Childwall to city centre travel route, Liverpool City Council, p Liverpool City Council

The 8km active travel route would stretch from Childwall to the city centre. Credit: via Liverpool City Council

Liverpool seeks feedback on major cycle lane

Part of the city council’s active travel initiative, the route would create access for more than 100,000 people from Childwall to the city centre.

Liverpool City Council has launched a public consultation on its plans to create an 8km cycle lane, connecting Childwall to the Lime Street corridor and the city’s waterfront.

Wavertree Sports Park, the University of Liverpool, and Liverpool Hope University will also feature along the corridor.

Proposals also include new and improved footpaths, pedestrian crossing facilities, and landscaping.

The route has been broken down into three sections: city centre, Wavertree, and Childwall.

The city centre would benefit from the delivery of a cycle track through Renshaw Street, Leece Street, Hardman Street, and Myrtle Street, as well as updated crossing facilities at key junctions.

Through Wavertree, a cycle track would be provided on Earle Road, along with active travel crossings at the Smithdown Road and Upper Parliament Street junction.

Childwall would see safer cycle facilities on Fir Lane and Woolton Road with motorbikes separated.

Cllr Dan Barrington, cabinet member for environment and climate change, said: “The Childwall-city corridor has the potential to make cycling an easier option for tens of thousands of people.

“When you factor in how it will connect to other routes, you start to see the impact this could have – be it in our environment, our air quality, and people’s physical and mental wellbeing”, he continued.

“Rebalancing the shift away from cars to more active travel is also going to be fundamental for any city in its pursuit in tackling climate change.”

These proposals are one of six permanent travel routes the city council is delivering as part of its active travel programme, which seeks to benefit cycling and walking in the region.

The Liverpool Loop Line running from Halewood to Aintree and a new cycle training facility at Everton Park are set to open next month.

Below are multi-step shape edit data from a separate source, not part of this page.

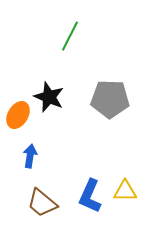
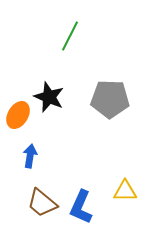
blue L-shape: moved 9 px left, 11 px down
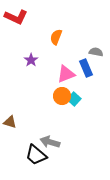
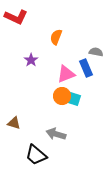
cyan square: rotated 24 degrees counterclockwise
brown triangle: moved 4 px right, 1 px down
gray arrow: moved 6 px right, 8 px up
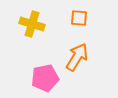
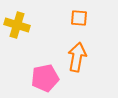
yellow cross: moved 15 px left, 1 px down
orange arrow: rotated 20 degrees counterclockwise
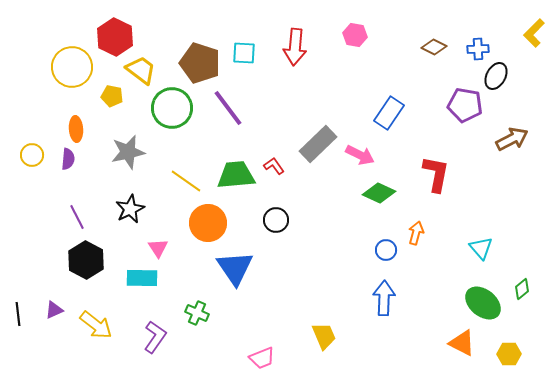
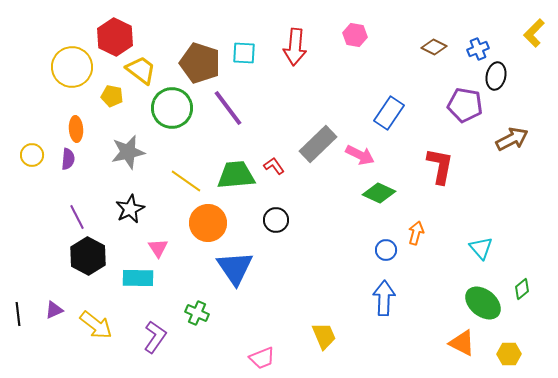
blue cross at (478, 49): rotated 20 degrees counterclockwise
black ellipse at (496, 76): rotated 16 degrees counterclockwise
red L-shape at (436, 174): moved 4 px right, 8 px up
black hexagon at (86, 260): moved 2 px right, 4 px up
cyan rectangle at (142, 278): moved 4 px left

Other initiatives in the programme include travel routes through West Derby Road, Vauxhall Road, and Sefton Park, as well as corridors from East Lancs Road and Speke to the city centre.

Simon O’Brien, walking and cycling commissioner for the Liverpool City Region, said: “Cycling is great for air quality and the environment, and brilliant for our physical and mental health and wellbeing.

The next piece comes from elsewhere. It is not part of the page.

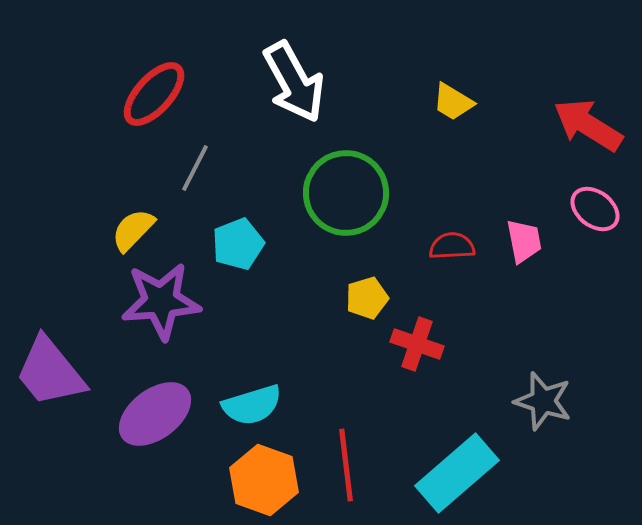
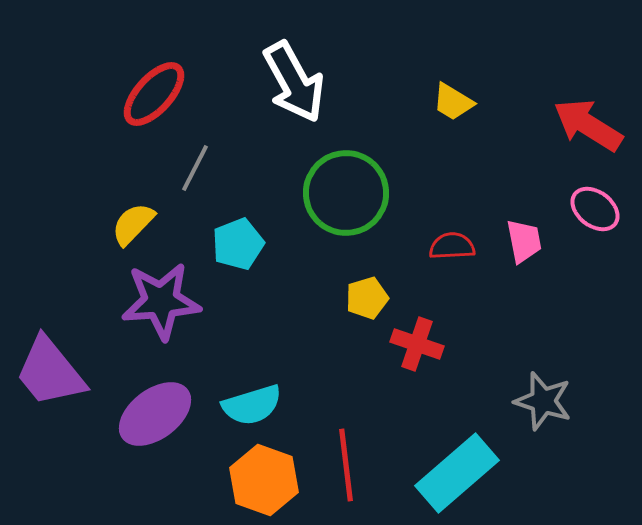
yellow semicircle: moved 6 px up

“But we shouldn’t just think of getting on our bikes as exercise – it’s also a cheap and easy way to commute to work, travel to school or college, and even pop to the local shops”, he continued.

“But to encourage more people to leave the car at home for short journeys we need to make cycling a really attractive option by building safe, separated routes where people can ride their bikes with confidence.”

The consultation on the proposals for the Childwall to city centre route will run until 31 July.

Following the consultation, a business case will be submitted for funding. If successful, a tender will be sent out for a contractor by winter.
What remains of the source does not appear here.